Vragen van het lid Klever (PVV) aan de Minister van Volksgezondheid, Welzijn en Sport over de gevaarlijk hoge werkdruk van coassistenten (ingezonden op 3 oktober 2013).

Antwoord van Minister Schippers (Volksgezondheid, Welzijn en Sport), mede namens de Minister van Onderwijs, Cultuur en Wetenschap (ontvangen 15 november 2013). Zie ook Aanhangsel Handelingen, vergaderjaar 2013–2014, nr. 285.

Vraag 1

Wat is uw reactie op het bericht «Werkdruk coassistenten gevaarlijk hoog»?1

Antwoord 1

Coassistenten zijn studenten aan de masteropleiding geneeskunde. Uit dit bericht blijkt dat een aanzienlijk deel van de studenten een hoge studiebelasting ervaart tijdens hun coschap.

Vraag 2

Hoeveel uur per week werken coassistenten en vindt u dat cijfer acceptabel?

Antwoord 2

In 2010 is in «Richtlijnen voor de regeling van de positie van studenten geneeskunde in de klinische praktijk» vastgelegd dat de maximale gemiddelde studiebelasting 46 uur mag zijn, inclusief onderwijs en begeleiding. Dit acht ik acceptabel.

Vraag 3

Wat is de oorzaak van de hoge werkdruk?

Antwoord 3

Het geciteerde onderzoek biedt geen inzicht in de oorzaken van de hoge werkdruk. Psychosociale arbeidsbelasting (onder andere werkdruk, agressie, pesten) kan vele oorzaken hebben.
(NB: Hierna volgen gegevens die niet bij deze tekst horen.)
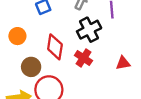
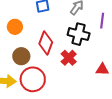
black cross: (89, 30) -> (79, 34), turned 30

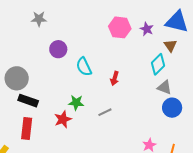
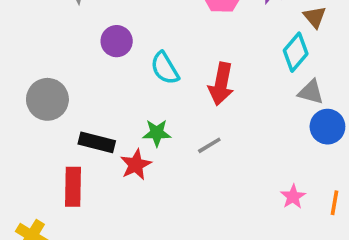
red arrow: (115, 78) -> (221, 84), size x1.6
black rectangle: (28, 101) -> (97, 142), moved

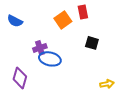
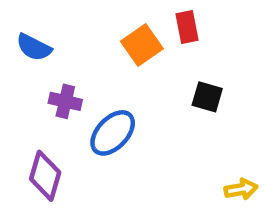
purple cross: (40, 48) -> (65, 101), moved, turned 32
blue ellipse: (50, 59) -> (113, 133), turned -60

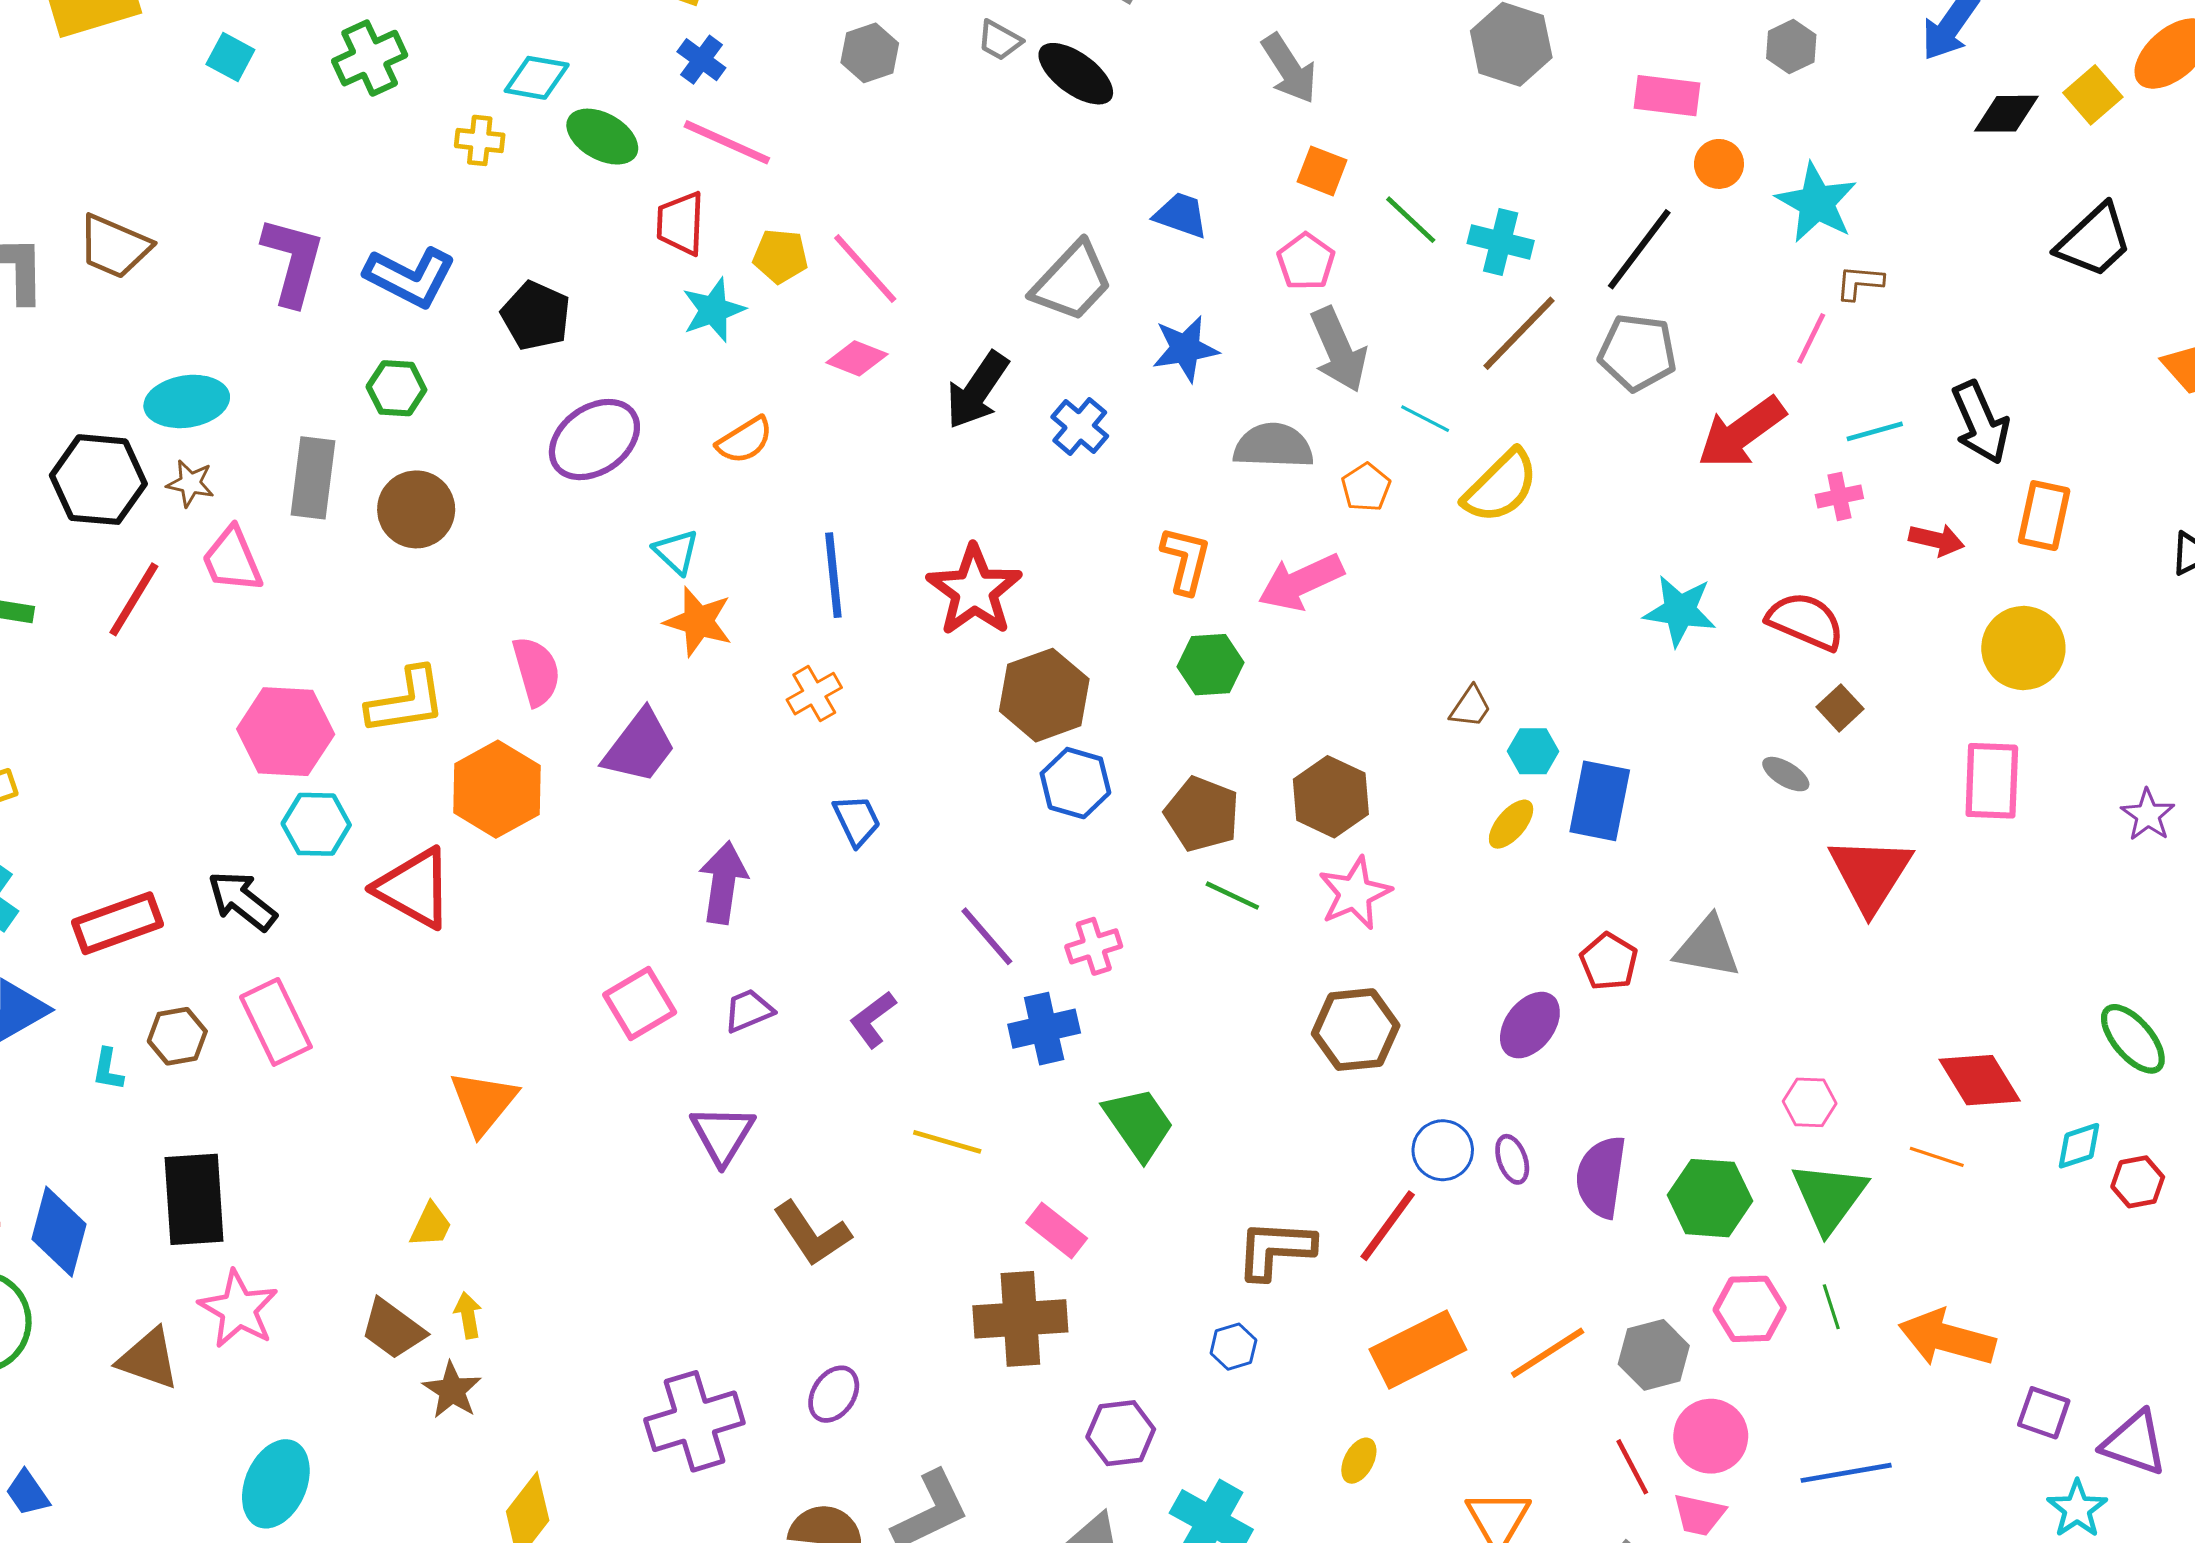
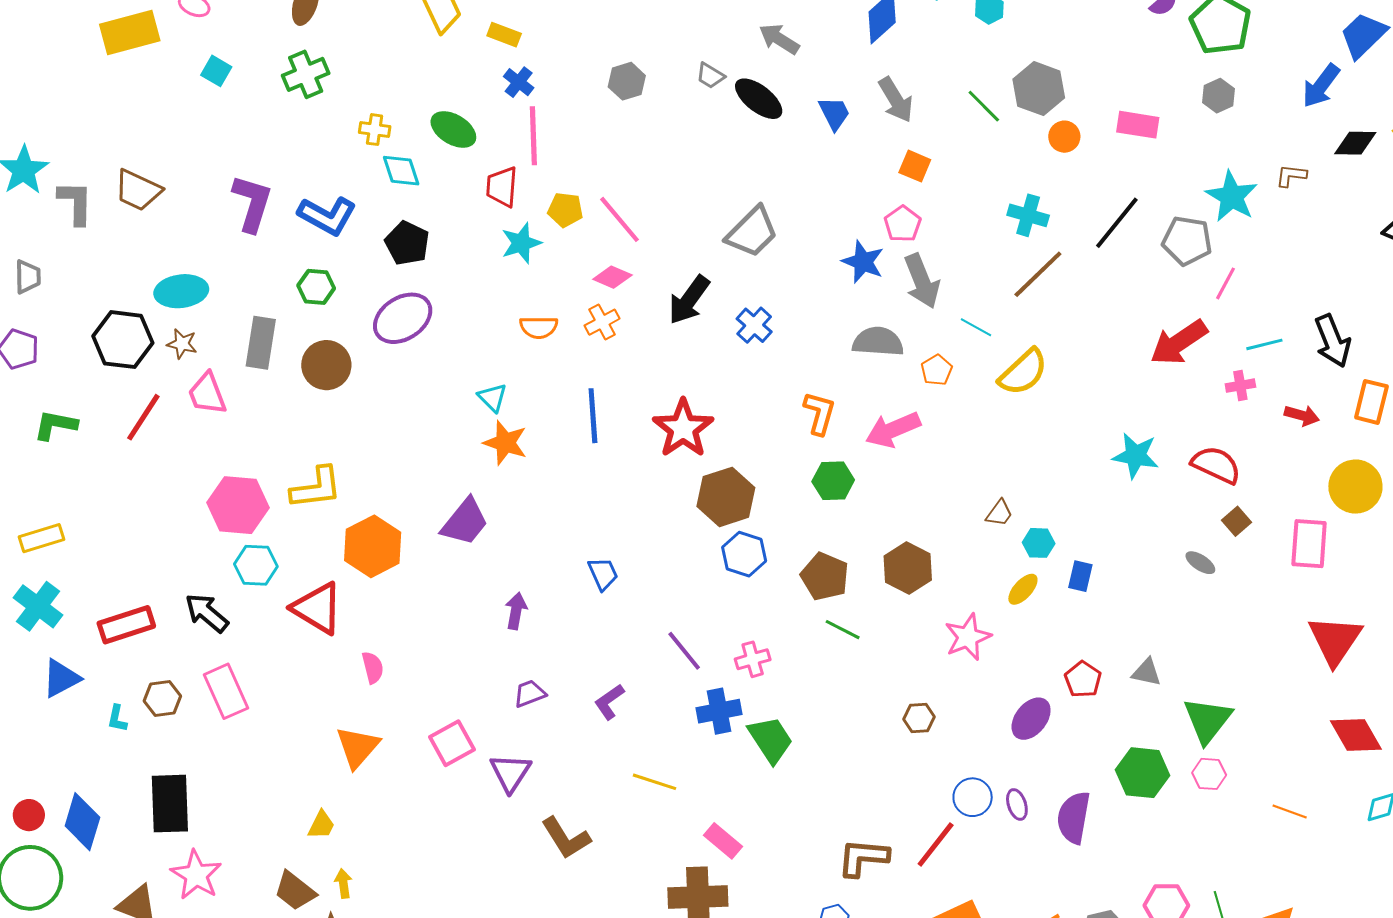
cyan diamond: (537, 78) -> (401, 171), moved, turned 60
pink line: (727, 142) -> (533, 136), turned 62
orange circle: (1719, 164) -> (1064, 137), moved
blue trapezoid: (1181, 215) -> (834, 113), moved, turned 42
green line: (1411, 220) -> (984, 106), moved
brown L-shape: (1860, 283) -> (1291, 176), moved
blue star: (1185, 349) -> (863, 262), moved, turned 30
gray pentagon: (1637, 352) -> (1187, 241), moved
purple ellipse: (594, 440) -> (403, 318), moved
orange semicircle: (745, 440) -> (539, 327), turned 30
pink semicircle: (536, 671) -> (373, 667), moved, size x0.7
orange cross: (814, 694) -> (602, 322), moved
pink rectangle: (1992, 781) -> (1309, 544), moved
blue rectangle: (1600, 801) -> (1080, 576), size x0.6
red triangle: (1870, 874) -> (1335, 640), moved
purple arrow: (723, 883) -> (516, 611), size x0.7
pink star: (1355, 893) -> (968, 637), moved
gray triangle: (1707, 947) -> (1147, 672), size x0.7
pink square: (640, 1003) -> (452, 743), moved
brown hexagon: (1356, 1030) -> (919, 718), size x0.6
red diamond: (1980, 1080) -> (1356, 735), moved
green trapezoid: (1139, 1123) -> (771, 740), moved
green triangle: (1829, 1197) -> (1208, 720), moved
green hexagon: (1710, 1198) -> (1143, 773), moved

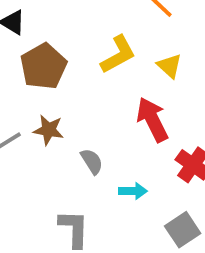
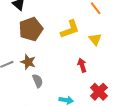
red arrow: (152, 120) -> (82, 65), size x0.6
gray semicircle: (92, 161) -> (38, 81), moved

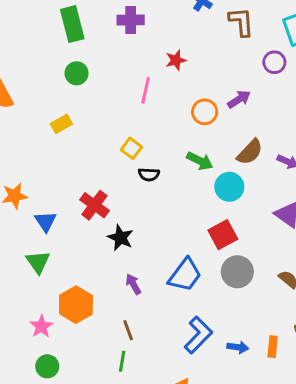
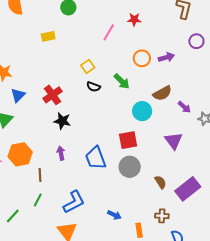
green arrow: (200, 161) -> (122, 81), moved
black star: (120, 238) -> (62, 121), turned -30
blue trapezoid: (185, 275) -> (96, 158), turned 105
brown line: (128, 330) -> (40, 175), moved
blue L-shape: (198, 335) -> (74, 202), moved
orange rectangle: (273, 347) -> (139, 230), moved, turned -32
De hoeveelheid werk is vaak niet de enige oorzaak. Bij coassistenten speelt specifiek de overgang van de collegebanken naar de klinische praktijk. Deze kan voor veel studenten groot zijn.

Vraag 4

Welke maatregelen kunt u nemen om de werkdruk van coassistenten te verlagen?

Antwoord 4

De aanpak van psychosociale arbeidsbelasting moet gebeuren op de werkvloer. De medische faculteiten hebben diverse maatregelen genomen om studenten voor te bereiden op en te begeleiden tijdens het praktische klinische onderwijs, zoals het organiseren van bijeenkomsten voorafgaand aan de coschappen en intervisie tijdens de coschappen. Ook is er een mentaal vangnet voor coassistenten in de vorm van onder meer studieadviseurs en vertrouwenspersonen. Daarnaast kennen alle universitair medisch centra trainingen stressmanagement en professionele weerbaarheid voor hun medewerkers, die ook voor coassistenten toegankelijk zijn.

Vraag 5

Deelt u de mening dat er te weinig artsen worden opgeleid en dat de numerus fixus moet worden losgelaten?

Antwoord 5

Ik deel deze mening niet. Bij het bepalen van het aantal op te leiden artsen speelt het benodigde aantal artsen om aan de zorgvraag op langere termijn te voldoen een belangrijke rol. Daartoe heeft het vorige kabinet besloten om 25% meer artsen in 2025 beschikbaar te hebben. (zie TK 2011–2012, 29 282, nr. 148). Dit kabinet handhaaft die doelstelling.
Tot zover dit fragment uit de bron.